Backslash sequences\1\2 in regexs (backreferences)

Is this behavior documented anywhere:

puts “fred:smith”.gsub(/(\w+):(\w+)/, ‘\2, \1’)

–output:–
smith, fred

puts “abc”.gsub(/a(b)©/, “a\2\1”)

–output:–
a

The double quotes surrounding the replacement string cause the backslash
sequences to stop working. With single quotes the backslash sequences
work. I can’t find anything in pickaxe2 about that. .My understanding
was that double quotes allowed for more substitutions than single
quotes. This appears to be a case where double quotes allow fewer
substitutions than single quotes.

On 1-Nov-07, at 9:47 PM, 7stud – wrote:

substitutions than single quotes.

Posted via http://www.ruby-forum.com/.

The double quotes interpolate the \1 and \2 as characters before gsub
ever sees it.

ratdog:~ mike$ ruby -e ‘puts “abc”.gsub(/a(b)(c)/, “a\2\1”)’ | od -c
0000000 a 002 001 \n
0000004

ratdog:~ mike$ irb
irb(main):001:0> ‘a\1\2’.length
=> 5
irb(main):002:0> “a\1\2”.length
=> 3
irb(main):003:0> “a\2\1”
=> “a\002\001”

the \2 and \1 are interpolated into two single characters in the
double quotes.

Table 22.2 in The Basic Types says \nnn goes to Octal nnn, and here
you see 8 (not a valid octal digit) doesn’t get treated the same way
as 1 and 2:

irb(main):004:0> “a\2\1\8”
=> “a\002\0018”

Hope this helps,

Mike

Mike S. [email protected]
http://www.stok.ca/~mike/

The “`Stok’ disclaimers” apply.

On Nov 1, 7:47 pm, [email protected] wrote:

Is this behavior documented anywhere:

Yes.
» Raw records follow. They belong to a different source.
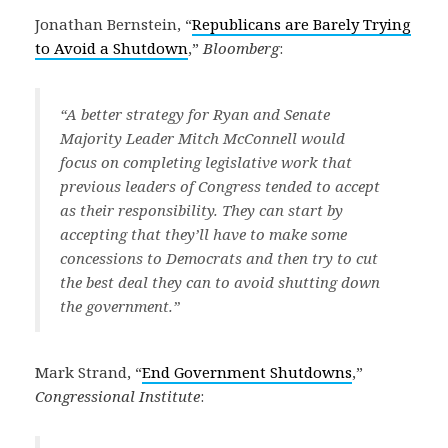
Jonathan Bernstein, “
Republicans are Barely Trying
to Avoid a Shutdown
,”
Bloomberg
:
“A better strategy for Ryan and Senate
Majority Leader Mitch McConnell would
focus on completing legislative work that
previous leaders of Congress tended to accept
as their responsibility. They can start by
accepting that they’ll have to make some
concessions to Democrats and then try to cut
the best deal they can to avoid shutting down
the government.”
Mark Strand, “
End Government Shutdowns
,”
Congressional Institute
:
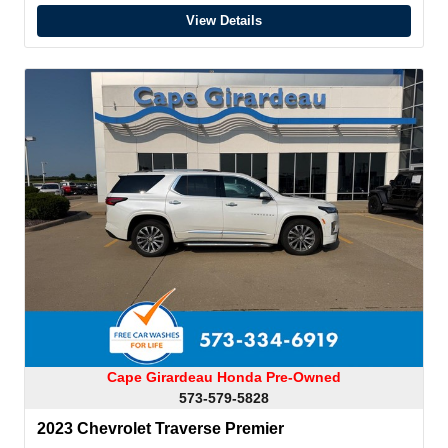
View Details
Cape Girardeau Honda Pre-Owned
573-579-5828
2023 Chevrolet Traverse Premier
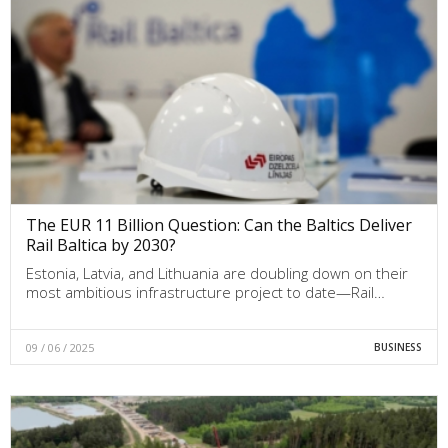
The EUR 11 Billion Question: Can the Baltics Deliver
Rail Baltica by 2030?
Estonia, Latvia, and Lithuania are doubling down on their
most ambitious infrastructure project to date—Rail…
09 / 06 / 2025
BUSINESS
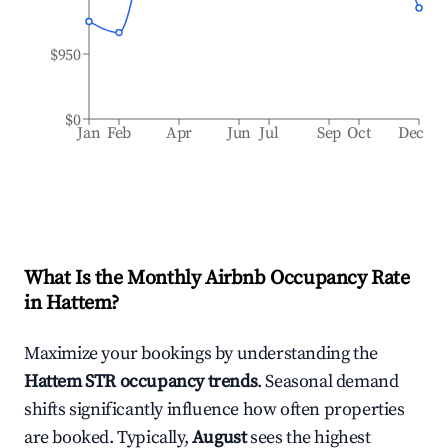
$950
$0
Jan
Feb
Apr
Jun
Jul
Sep
Oct
Dec
What Is the Monthly Airbnb Occupancy Rate
in
Hattem
?
Maximize your bookings by understanding the
Hattem
STR occupancy trends
. Seasonal demand
shifts significantly influence how often properties
are booked. Typically,
August
sees the highest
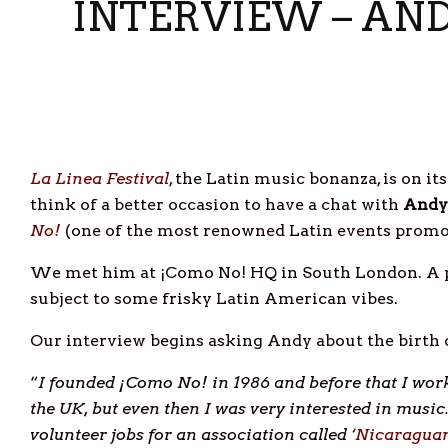
INTERVIEW – AND
La Linea Festival
, the Latin music bonanza, is on it
think of a better occasion to have a chat with
Andy
No!
(one of the most renowned Latin events promot
We met him at ¡Como No! HQ in South London. A pla
subject to some frisky Latin American vibes.
Our interview begins asking Andy about the birth 
“
I founded
¡Como No! in 1986 and before that I work
the UK, but
even then I was very interested in musi
volunteer jobs for an association called ‘
Nicaraguan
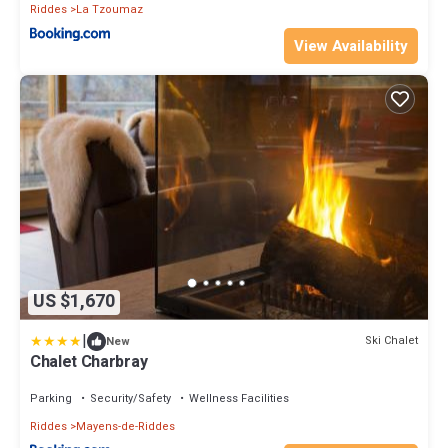
Riddes
La Tzoumaz
View Availability
US $1,670
|
Ski Chalet
New
Chalet Charbray
Parking
Security/Safety
Wellness Facilities
Riddes
Mayens-de-Riddes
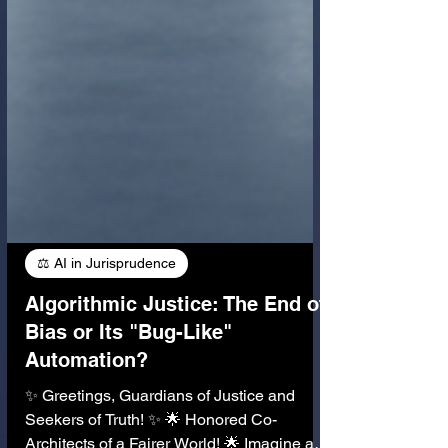
⚖️ AI in Jurisprudence
Algorithmic Justice: The End of
Bias or Its "Bug-Like"
Automation?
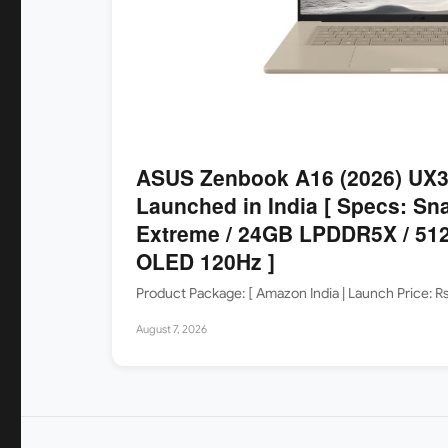
ASUS Zenbook A16 (2026) UX
Launched in India [ Specs: Sn
Extreme / 24GB LPDDR5X / 512
OLED 120Hz ]
Product Package: [ Amazon India | Launch Price: 
August 7, 2026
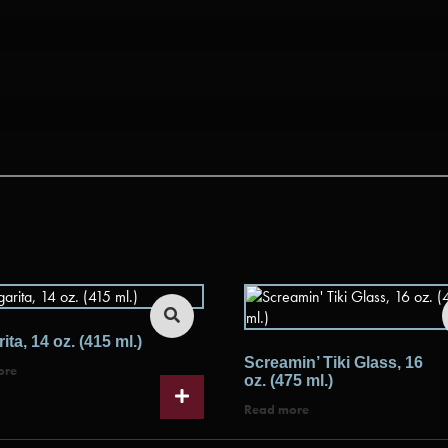
ita, 14 oz. (415 ml.)
Screamin’ Tiki Glass, 16
ore
oz. (475 ml.)
Read more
In many Ruby books, in at least one Ruby FAQ, and many, many
times on the ruby mailing list/forum/newsgroup.

Mike S. wrote:

Table 22.2 in The Basic Types says \nnn goes to Octal nnn,

Ah. So, \1 and \2 are interpreted as octal character codes. I was
using the following puts statement to debug:

puts “abc”.gsub(/a(b)©/, “a\2\1”) + “<—”

–output:–
a<—

I should have been using:

p “abc”.gsub(/a(b)©/, “a\2\1”)

–output:–
“a\002\001”

Since the ascii codes 1 and 2 represent non-printable characters, I got
no output for them using puts.

My question stemmed from this passage about gsub() in pickaxe2 on p.
613:

“If a string is used as the replacement, special variables from the
match (such as $& and $1) cannot be substituted into it, as the
substitution into the string occurs before the pattern match starts.
However, the sequences \1, \2 and so on may be used to interpolate
successive groups in the match.”

That makes it sound like \1 and \2 can be freely used in the replacement
string. There is no mention of the fact that single quotes are required
to keep them from being interpreted as chars written in octal. That
description is very misleading

On Nov 2, 2007, at 12:59 AM, 7stud – wrote:

–output:–
got

That makes it sound like \1 and \2 can be freely used in the
replacement
string. There is no mention of the fact that single quotes are
required
to keep them from being interpreted as chars written in octal. That
description is very misleading

No, it’s not, That single quotes are required has nothing to do with
gsub. It’s something you should know from your understanding of how
the Ruby interpreter handles double quoted strings. As Mike S. said
the string literal is converted to “a\002\001” long before gsub is
called.

Regards, Morton

Morton G. wrote:

On Nov 2, 2007, at 12:59 AM, 7stud – wrote:

–output:–
got

That makes it sound like \1 and \2 can be freely used in the
replacement
string. There is no mention of the fact that single quotes are
required
to keep them from being interpreted as chars written in octal. That
description is very misleading

No, it’s not, That single quotes are required has nothing to do with
gsub. It’s something you should know from your understanding of how
the Ruby interpreter handles double quoted strings. As Mike S. said
the string literal is converted to “a\002\001” long before gsub is
called.

Regards, Morton
You should simply use “double-quote-double-quote”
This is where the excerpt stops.